#### Exercise brief:
The required result is each line of the entries below containing the string "redução".

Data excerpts
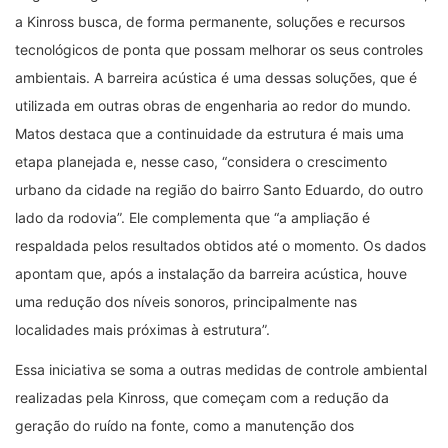
a Kinross busca, de forma permanente, soluções e recursos
tecnológicos de ponta que possam melhorar os seus controles
ambientais. A barreira acústica é uma dessas soluções, que é
utilizada em outras obras de engenharia ao redor do mundo.
Matos destaca que a continuidade da estrutura é mais uma
etapa planejada e, nesse caso, “considera o crescimento
urbano da cidade na região do bairro Santo Eduardo, do outro
lado da rodovia”. Ele complementa que “a ampliação é
respaldada pelos resultados obtidos até o momento. Os dados
apontam que, após a instalação da barreira acústica, houve
uma redução dos níveis sonoros, principalmente nas
localidades mais próximas à estrutura”.
Essa iniciativa se soma a outras medidas de controle ambiental
realizadas pela Kinross, que começam com a redução da
geração do ruído na fonte, como a manutenção dos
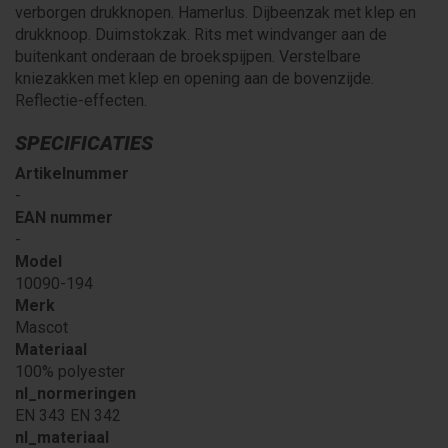
verborgen drukknopen. Hamerlus. Dijbeenzak met klep en
drukknoop. Duimstokzak. Rits met windvanger aan de
buitenkant onderaan de broekspijpen. Verstelbare
kniezakken met klep en opening aan de bovenzijde.
Reflectie-effecten.
SPECIFICATIES
Artikelnummer
-
EAN nummer
-
Model
10090-194
Merk
Mascot
Materiaal
100% polyester
nl_normeringen
EN 343 EN 342
nl_materiaal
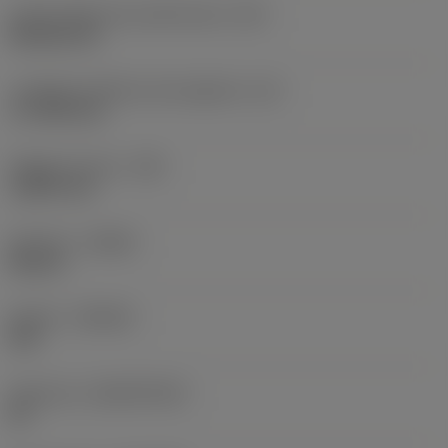
Codice della forma dell'inserto
(SC)
Rhombic 80
Lunghezza effettiva del tagliente
(LE)
17,7439 mm
Raggio di punta
(RE)
1,5875 mm
Versione
(HAND)
Neutral
Qualità
(GRADE)
235
Substrato
(SUBSTRATE)
HC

#### Answer for this exercise:
uma redução dos níveis sonoros, principalmente nas
realizadas pela Kinross, que começam com a redução da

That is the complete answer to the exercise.